Molti dei personaggi spiccano per ferocia e crudeltà: non ne è esente Don Aloís de Córdoba, arrogante e infimo coronel andaluso, o i vari capitani lanzichenecchi capaci delle nefandezze più abiette. Altri hanno una componente meno aggressiva ma più subdola e lavorano nell’ombra come Fra Mariano Fetti o il Cardinale Pompeo Colonna. Sono molti i protagonisti del romanzo, ognuno con il proprio modo di essere e il proprio tornaconto sulla vicenda che si sta scatenando. Luigi De Pascalis, come ci ha abituati in altri suoi romanzi (vedi ad esempio “La signora delle furie danzanti”), è abile nel confondere le idee al lettore che voglia provare a mettersi nei panni dell’investigatore.
Le atmosfere del Sacco di Roma sono perfettamente rese, con un racconto impreziosito dalle raffigurazioni all’interno del libro: piante della città, immagini iconografiche dei personaggi di riferimento, tratte dalle stampe dell’epoca.
Bisogna che il popolino sia distratto da ciò che di davvero orribile succede nel Palazzo Apostolico: un luogo che parassiti di corte e buffoni avvinazzati, musici stonati e cattivi poeti, pessimi soldati e baroni senza scrupoli hanno svuotato di santità e ricchezze.
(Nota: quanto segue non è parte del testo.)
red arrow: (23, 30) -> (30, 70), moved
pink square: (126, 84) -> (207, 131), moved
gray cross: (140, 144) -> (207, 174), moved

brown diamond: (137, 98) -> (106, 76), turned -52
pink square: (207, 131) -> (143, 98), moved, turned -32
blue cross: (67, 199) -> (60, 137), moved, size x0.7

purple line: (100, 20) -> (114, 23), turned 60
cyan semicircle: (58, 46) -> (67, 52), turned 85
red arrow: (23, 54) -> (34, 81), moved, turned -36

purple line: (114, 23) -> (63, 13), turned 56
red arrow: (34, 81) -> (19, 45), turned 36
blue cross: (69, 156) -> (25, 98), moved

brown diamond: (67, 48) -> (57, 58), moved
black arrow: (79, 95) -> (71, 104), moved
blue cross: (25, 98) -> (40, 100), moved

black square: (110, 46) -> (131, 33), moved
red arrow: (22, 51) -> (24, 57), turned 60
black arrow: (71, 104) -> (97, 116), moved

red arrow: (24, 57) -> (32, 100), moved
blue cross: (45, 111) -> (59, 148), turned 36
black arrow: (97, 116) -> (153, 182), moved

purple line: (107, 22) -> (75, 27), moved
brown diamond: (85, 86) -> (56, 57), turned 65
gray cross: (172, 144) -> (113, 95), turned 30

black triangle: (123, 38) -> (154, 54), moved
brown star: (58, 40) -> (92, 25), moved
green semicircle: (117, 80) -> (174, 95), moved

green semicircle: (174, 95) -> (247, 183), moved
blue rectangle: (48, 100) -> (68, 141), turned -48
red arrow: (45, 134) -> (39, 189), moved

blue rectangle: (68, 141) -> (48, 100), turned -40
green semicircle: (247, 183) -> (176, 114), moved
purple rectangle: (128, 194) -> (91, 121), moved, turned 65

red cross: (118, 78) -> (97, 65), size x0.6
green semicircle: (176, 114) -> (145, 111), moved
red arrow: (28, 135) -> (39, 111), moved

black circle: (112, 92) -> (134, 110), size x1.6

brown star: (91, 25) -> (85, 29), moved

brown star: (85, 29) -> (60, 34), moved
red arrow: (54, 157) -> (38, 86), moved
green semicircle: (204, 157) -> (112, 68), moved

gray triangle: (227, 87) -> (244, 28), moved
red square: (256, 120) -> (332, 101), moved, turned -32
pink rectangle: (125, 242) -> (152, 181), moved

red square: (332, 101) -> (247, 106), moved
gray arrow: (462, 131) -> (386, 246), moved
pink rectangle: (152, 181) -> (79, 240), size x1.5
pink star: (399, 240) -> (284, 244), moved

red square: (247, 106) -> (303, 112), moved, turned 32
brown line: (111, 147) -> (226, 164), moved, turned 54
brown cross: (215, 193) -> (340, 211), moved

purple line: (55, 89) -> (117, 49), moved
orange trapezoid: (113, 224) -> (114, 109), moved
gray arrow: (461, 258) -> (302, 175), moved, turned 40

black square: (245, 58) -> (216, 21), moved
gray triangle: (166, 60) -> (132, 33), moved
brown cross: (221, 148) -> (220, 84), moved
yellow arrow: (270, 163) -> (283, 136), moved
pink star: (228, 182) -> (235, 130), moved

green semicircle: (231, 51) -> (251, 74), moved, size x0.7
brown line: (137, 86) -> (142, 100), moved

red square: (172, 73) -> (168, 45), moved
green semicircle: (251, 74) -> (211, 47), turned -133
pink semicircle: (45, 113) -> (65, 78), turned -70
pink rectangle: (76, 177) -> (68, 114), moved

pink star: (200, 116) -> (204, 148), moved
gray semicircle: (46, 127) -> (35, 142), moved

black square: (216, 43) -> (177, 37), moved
Una trama sviluppata in modo credibile dall’autore, per un romanzo che si trasforma in una descrizione della bestialità dell’uomo. Nella città più Santa del mondo cattolico, Dio sembra aver perso di vista l’uomo in quei tragici giorni del sacco di Roma: il terrore, la ferocia, la lussuria diventano un tutt’uno nel motore che anima le vicende del romanzo. Chi lotta in nome di un Dio giusto, quello stesso Dio pare averne smarrito l’umanità e gli insegnamenti. Il romanzo si fa metafora della storia dell’uomo e del suo io interiore, quello caratterizzato dal buio più infimo.
Trama
Roma 6 maggio 1527: i lanzichenecchi di Carlo V irrompono in città dando inizio al famigerato Sacco, un’orgia di sangue, ferro, fuoco e follia che non ha paragoni negli annali della Città Eterna. È in questo scenario infernale che prende avvio la missione ad altissimo rischio di due investigatori per caso: il riflessivo soldato spagnolo José Grazia e l’irruente scultore italiano Benvenuto Cellini, i quali per incarico del Papa dovranno smascherare uno spietato assassino seriale noto come il Bagatto. Per quale motivo, in una città in cui i morti si contano a decine di migliaia, un solo assassino riveste tanta importanza agli occhi della Chiesa? Il Papa è il mandante o una vittima del Bagatto? Quale significato può avere un misterioso libro, apparentemente svanito nel nulla, che la Santa Sede vuole recuperare ad ogni costo?